Cultura
René Lavand, el gran ilusionista
A los nueve años le amputaron la mano derecha, pero en lugar de acobardarse hizo lo que ningún otro pudo antes: magia con una sola mano. Fue admirado mundialmente.
Hijo único de Antonio Lavandera y de Sara Fernández, viajante de comercio él, maestra ella, Héctor René Lavandera nació el 24 de septiembre de 1928. Vivió con su familia en diversas ciudades de Buenos Aires. En aquel momento, su padre montaba zapaterías. Cuando el niño cumplió 7 años, se presentó en el antiguo teatro Avenida un ilusionista llamado Chang, que había revolucionado el espectáculo con su gran compañía. Cuando se levantó el telón rojo y apareció el mago, el niño se quedó mudo y deseó aprender de él todos los trucos; los secretos de alguien con una destreza que los ojos no alcanzaban a comprender, abriendo las más vastas posibilidades de la imaginación, haciendo posible lo imposible.
En febrero de 1937, jugando al carnaval en una plaza de Coronel Suárez, sus amigos lo convencieron de cruzar la calle. A él le habían prohibido hacerlo solo. Pero sus amigos lo hicieron y él los siguió. Fue entonces que entre él y el resto de su vida se interpuso un auto a toda velocidad. Hubo una maniobra brusca, una caída y su antebrazo derecho aplastado por un neumático contra el cordón de la vereda. El niño era diestro. La mano perdida: la derecha.

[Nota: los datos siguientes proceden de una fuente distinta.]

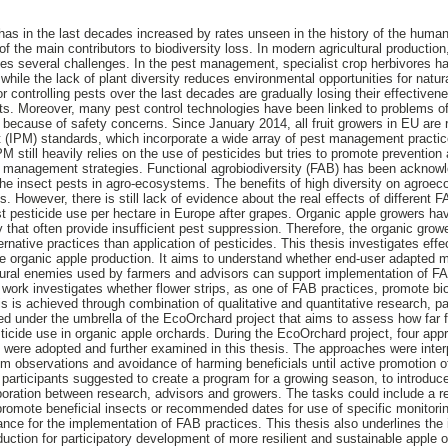
 has in the last decades increased by rates unseen in the history of the human
of the main contributors to biodiversity loss. In modern agricultural production
es several challenges. In the pest management, specialist crop herbivores hav
while the lack of plant diversity reduces environmental opportunities for natu
 controlling pests over the last decades are gradually losing their effectiven
cts. Moreover, many pest control technologies have been linked to problems of 
s because of safety concerns. Since January 2014, all fruit growers in EU are r
(IPM) standards, which incorporate a wide array of pest management practice
PM still heavily relies on the use of pesticides but tries to promote prevention
st management strategies. Functional agrobiodiversity (FAB) has been acknow
the insect pests in agro-ecosystems. The benefits of high diversity on agro
 However, there is still lack of evidence about the real effects of different 
t pesticide use per hectare in Europe after grapes. Organic apple growers ha
y that often provide insufficient pest suppression. Therefore, the organic gro
native practices than application of pesticides. This thesis investigates effec
ive organic apple production. It aims to understand whether end-user adapted 
tural enemies used by farmers and advisors can support implementation of FA
ork investigates whether flower strips, as one of FAB practices, promote biol
 is achieved through combination of qualitative and quantitative research, par
ted under the umbrella of the EcoOrchard project that aims to assess how far f
icide use in organic apple orchards. During the EcoOrchard project, four ap
 were adopted and further examined in this thesis. The approaches were inter
rom observations and avoidance of harming beneficials until active promotion o
 participants suggested to create a program for a growing season, to introduce
laboration between research, advisors and growers. The tasks could include 
romote beneficial insects or recommended dates for use of specific monito
ance for the implementation of FAB practices. This thesis also underlines the
duction for participatory development of more resilient and sustainable apple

La rehabilitación duró un año, pero la dureza de aquel accidente sufrido trajo un nuevo comienzo. Las barajas cobraron otra significación. Aunque al principio se caían en tropel de su mano torpe, tan izquierda, René insistía con tesón. Se impuso disciplinas arduas: ejercicios de precisión, jugar ping-pong, pelota paleta. El manejo de las cartas le costaba sangre. Aferrar, evadir, levantar, ocultar, escanciar: “Tras el accidente entré en procesos psicológicos profundos y comencé a crear mis propias técnicas. Sentí una inyección en mi organismo que movió esa química que evidentemente sentía adentro y quise ser ilusionista”, contó Lavand.
Cuando cumplió 18 años, su padre murió de cáncer y el peso de las deudas familiares recayó sobre sus espaldas. Salió a buscar empleo y consiguió un puesto en el Banco Nación. Pasó allí los siguientes diez años de su vida, pero nunca abandonó su pasión. En 1960 ganó una competencia de ilusionismo y le ofrecieron debutar en un teatro de Buenos Aires. Se rebautizó René Lavand. Se calzó el frac, el moño al cuello y se dejó un bigote fino: hizo furor.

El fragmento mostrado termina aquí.